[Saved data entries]
[Start of Attachment]
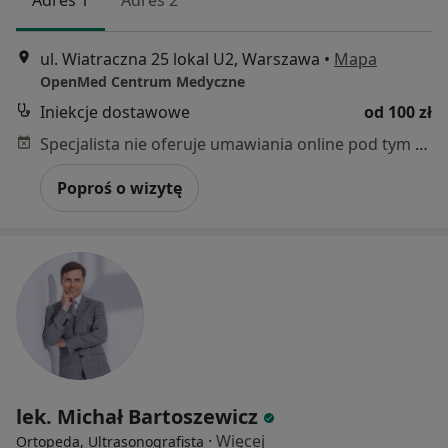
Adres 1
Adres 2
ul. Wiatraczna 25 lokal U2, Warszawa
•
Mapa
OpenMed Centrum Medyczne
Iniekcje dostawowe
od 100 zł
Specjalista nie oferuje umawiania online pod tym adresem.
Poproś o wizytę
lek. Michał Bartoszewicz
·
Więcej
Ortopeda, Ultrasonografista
[End of Attachment]
[Start of Attachment]
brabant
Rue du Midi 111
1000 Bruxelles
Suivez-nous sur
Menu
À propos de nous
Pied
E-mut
[End of Attachment]
* **ABOUT THIS TASK**
Of the entries listed above, reproduce only the lines starting at the line containing "lek. Michał Bartoszewicz" and ending at the line containing "Ortopeda, Ultrasonografista". Include both, exactly as they stand.

* **OUTPUT OF THE TASK**
lek. Michał Bartoszewicz
·
Więcej
Ortopeda, Ultrasonografista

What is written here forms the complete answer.